### Supplied data
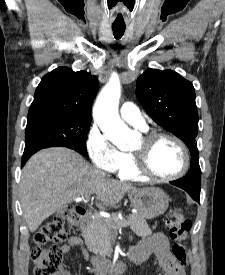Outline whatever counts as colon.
I'll list each match as a JSON object with an SVG mask.
<instances>
[{
	"label": "colon",
	"mask_w": 225,
	"mask_h": 275,
	"mask_svg": "<svg viewBox=\"0 0 225 275\" xmlns=\"http://www.w3.org/2000/svg\"><path fill=\"white\" fill-rule=\"evenodd\" d=\"M81 221V208L70 207L64 214L52 218L40 228L34 236L32 249L34 275H61L63 253L58 245L69 238V231L65 226L76 229ZM167 225L173 240L172 254L182 267L186 266L185 241L191 229V222L177 209L168 215ZM48 243L51 245L46 247Z\"/></svg>",
	"instance_id": "colon-1"
}]
</instances>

### Problem requirements
The answer should hold every line of the listing, copied exactly, with no pictures.

### Expected answer
Outline whatever counts as colon.
I'll list each match as a JSON object with an SVG mask.
<instances>
[{
	"label": "colon",
	"mask_w": 225,
	"mask_h": 275,
	"mask_svg": "<svg viewBox=\"0 0 225 275\" xmlns=\"http://www.w3.org/2000/svg\"><path fill=\"white\" fill-rule=\"evenodd\" d=\"M81 221V208L70 207L64 214L52 218L40 228L34 236L32 249L34 275H61L63 253L58 245L69 238V231L65 226L76 229ZM167 225L173 240L172 254L182 267L186 266L185 241L191 229V222L177 209L168 215ZM48 243L51 245L46 247Z\"/></svg>",
	"instance_id": "colon-1"
}]
</instances>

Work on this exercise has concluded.